> **HOW TO COMPLETE THIS TASK**
Would you transcribe word for word every line from the one containing "Projekte & Partner (1090, 58)" to the end of the data, both ends included, and leave out the rest?

> **RECORDS SUPPLIED**
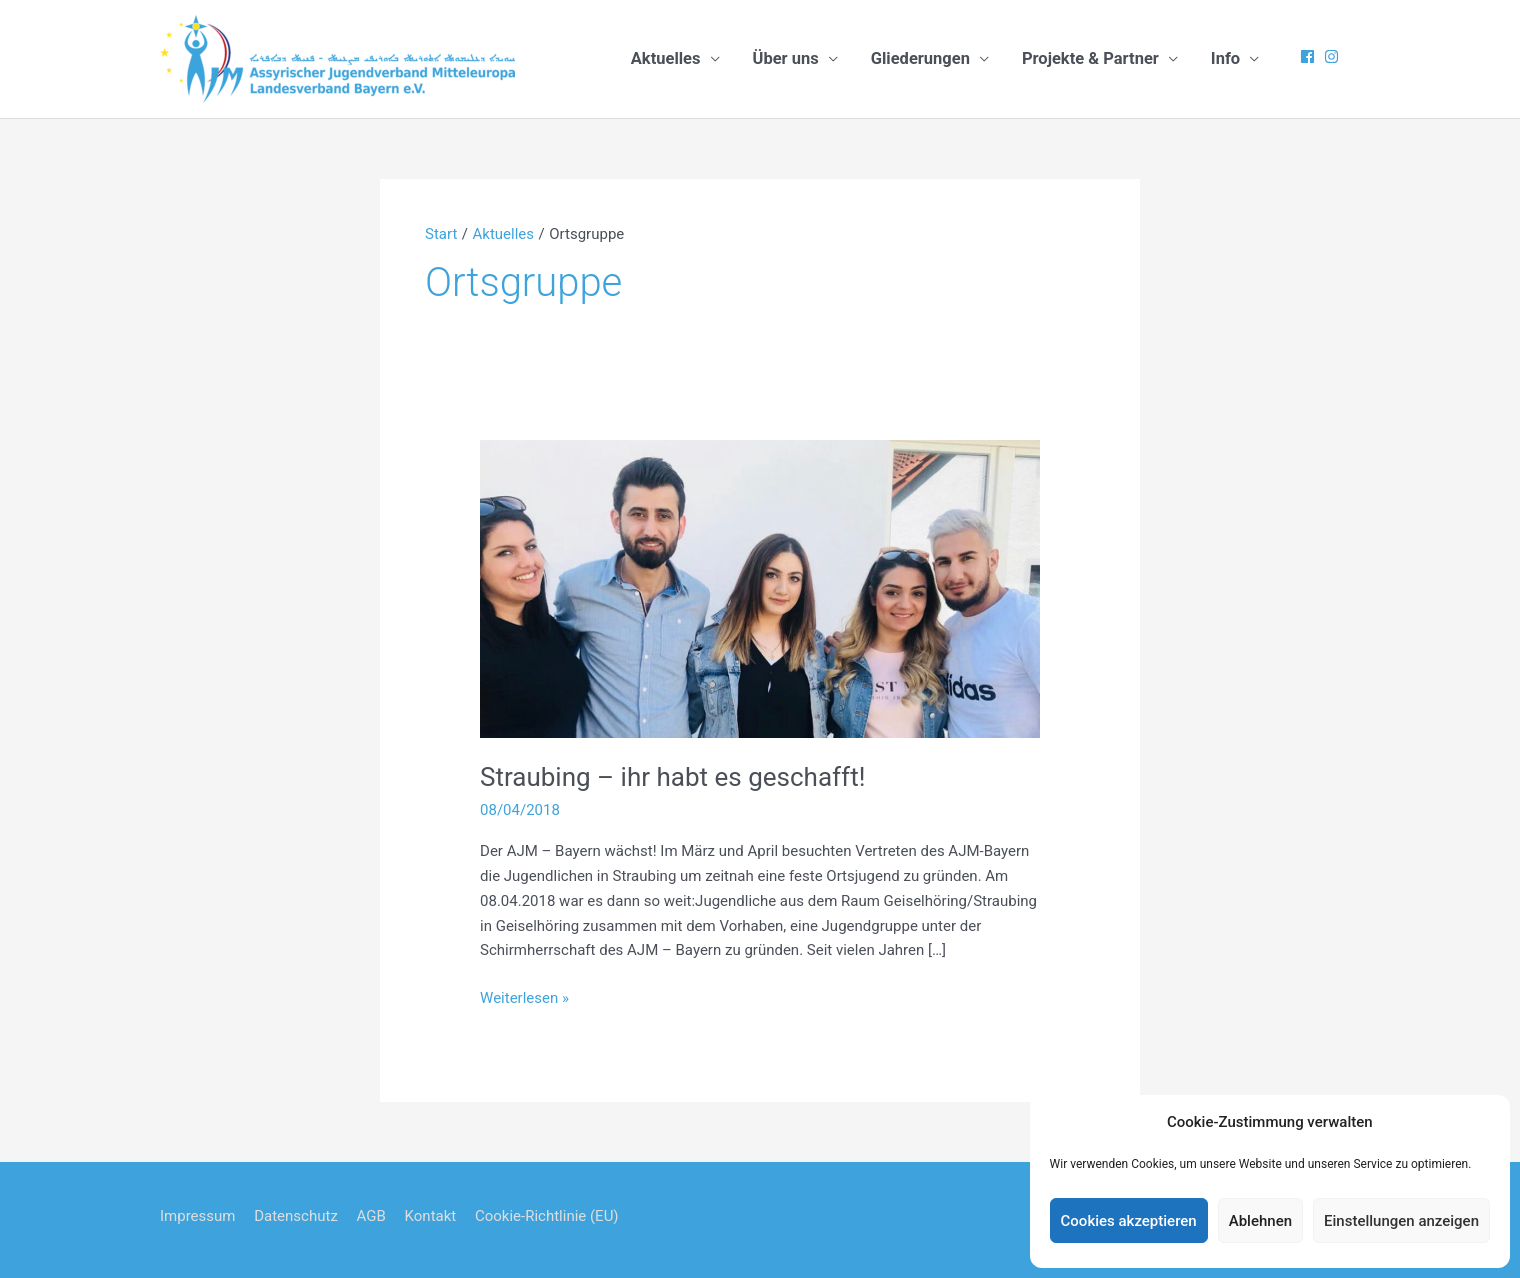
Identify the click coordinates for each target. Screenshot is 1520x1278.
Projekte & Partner (1090, 58)
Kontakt (431, 1216)
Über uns (786, 58)
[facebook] (1310, 56)
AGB (371, 1216)
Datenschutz (296, 1216)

> **OUTPUT OF THE EXERCISE**
Projekte & Partner (1090, 58)
Kontakt (431, 1216)
Über uns (786, 58)
[facebook] (1310, 56)
AGB (371, 1216)
Datenschutz (296, 1216)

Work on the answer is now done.